I'd like to blame it on protective parents. Or on big bosses who need to feel important to prove some frivolous point. In my bitterest fantasies, I see a conference room with big black leather chairs, bottled water, and vegetable platters with Lo-Fat Ranch dressing. A Power Point presentation flips through slides of kids having fun on a dodgeball field. The same words and phrases fill the air: "lawsuit," "injury," "could," "possibly in our best interests," "risky," "danger," "violent." Words and phrases such as "fun," "competition," "injury statistic report," and "have any of us ever even played this game?" are absent.

But blaming the parents and admin is a surface skirmish of a much deeper way of thinking pervading 21st century thought: catastrophism.

That's the true culprit. We live in a catastrophist society. Like every generation before us, we believe we are living at the edge of the end of the world. If it bleeds it leads. Never mind that the MIT psychologist Steven Pinker has noted that we are living in an era of unprecedented peace. No one wants to hear about peace. Not really. We're not trained to. Tragedy and problems are what catch our attention. They give us purpose. And when there's not enough bad stuff to go around, well, we invent our own. And then Chief Illiniwek is outlawed. And then Trench dodgeball is outlawed.

This kind of stuff happens all the time. One person ruins it for everyone. Appeasing the minority at the expense of the majority in the name of fictitious and sensationalized fears. At first I was shocked that RAs and returning CTY students weren't more outraged. There's plenty to be mad about. Who are a bunch of faceless myths in Baltimore to tell us what to do at our site? Don't they know that dodgeballs don't hurt us, but help us be children? Don't they realize that there's a sort of magic to Trench -- maybe not a major kind, but something that is at least our own? Don't they know that the best way to get jet-lagged newly arrived students in a community is with the competitive camraderie of Trench? Have they forgotten their own childhoods -- childhoods of scraped knees and ding-dong ditching, pick-up games and padless tackle football, bleeding and crying and playing so hard and so often that you're exhausted and dirty and blissful?

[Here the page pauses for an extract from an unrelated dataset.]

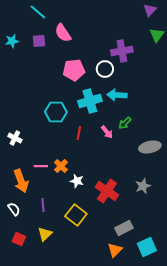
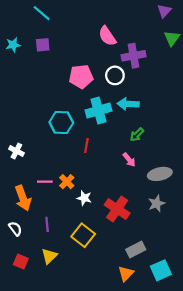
pink semicircle: (63, 33) -> (107, 36), moved
pink arrow: (107, 132) -> (129, 160), moved
gray ellipse: (150, 147) -> (160, 174), moved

But then I realized that outlawing Trench was no surprise. CTY did the easy thing here. They did what, on paper and in the comfort of a chair in Baltimore, seems to be the right thing. There is nothing exceptional, nothing suprising about their decision. People and organizations across the world make the very same decision every day: the one that demands no courage. The one that allows us to nod soberly as we spin worst-case scenario fictions until they seem imminent and so we must act against them. Who cares that suddenly, we're not acting in anyone's best interest -- although we believe we are. Who cares that we're acting only to assuage our own largely unfounded inquities.

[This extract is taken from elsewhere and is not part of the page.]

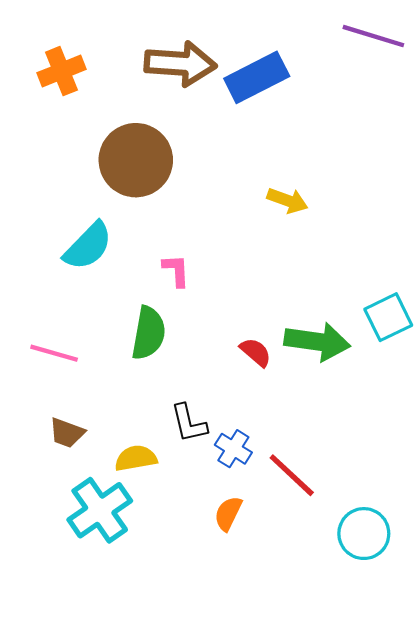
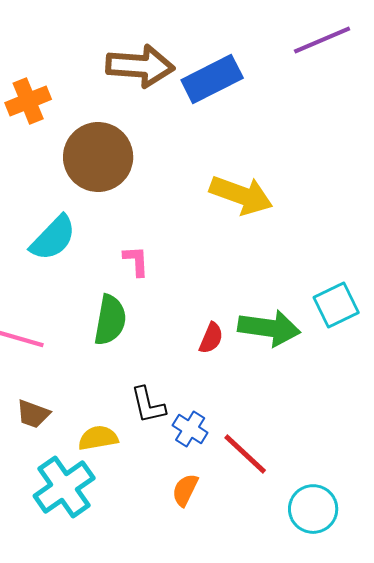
purple line: (373, 36) -> (322, 40), turned -40
orange cross: (62, 71) -> (28, 101), moved
yellow arrow: (287, 200) -> (241, 195), size x1.6
red semicircle: (256, 352) -> (211, 338), turned 72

The result of that decision is why so many adults are unhappy, why so many adults have lost any semblance of an inner child.

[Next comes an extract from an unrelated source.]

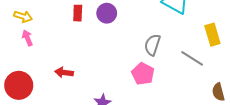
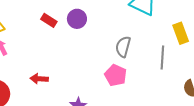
red rectangle: (78, 13) -> (49, 20), turned -56
gray line: (192, 58) -> (162, 58), turned 65

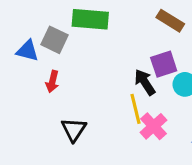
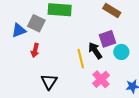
blue triangle: (27, 51) -> (19, 30), turned -35
yellow line: (136, 109) -> (81, 59), moved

We have smart kids here, and they proved their intelligence in their lack of outrage. They know the game Baltimore played. When I asked one student about how he felt about Trench being outlawed, he said, "I'm angry. But it's more stupid than anything else." The kids get it. Even if they don't yet possess the vocabulary, they get it. For how much longer until the catastrophic world makes them see the end of the world, too, I'm not sure.

The bottom line is this: anyone who has played Trench knows that dodgeballs don't hurt people. Not with any permanence. Not even if Baltimore's worst-case scenario fears are realized -- I'm sure they have been somewhere -- and a dodgeball sends a kid to the hospital. Or a dodgeball leaves a scar. Kids are resilient. I've bled, had the wind knocked out of me, collided, gotten smashed. All those cuts and bruises heal. Even if they scar. This decision left a deeper wound, one that we might forget but one that will not heal. Outlawing Trench killed more than tradition. It killed pieces of childhood. And for anyone who says "Who Cares?" to that, then it's already too late for you.

I wouldn't trade my childhood for anything. I doubt neither would these kids. Unfortunately, they no longer have a choice. They've been nailed by a dodgeball from the grown-up world. And when you're hit by that one, you're out forever.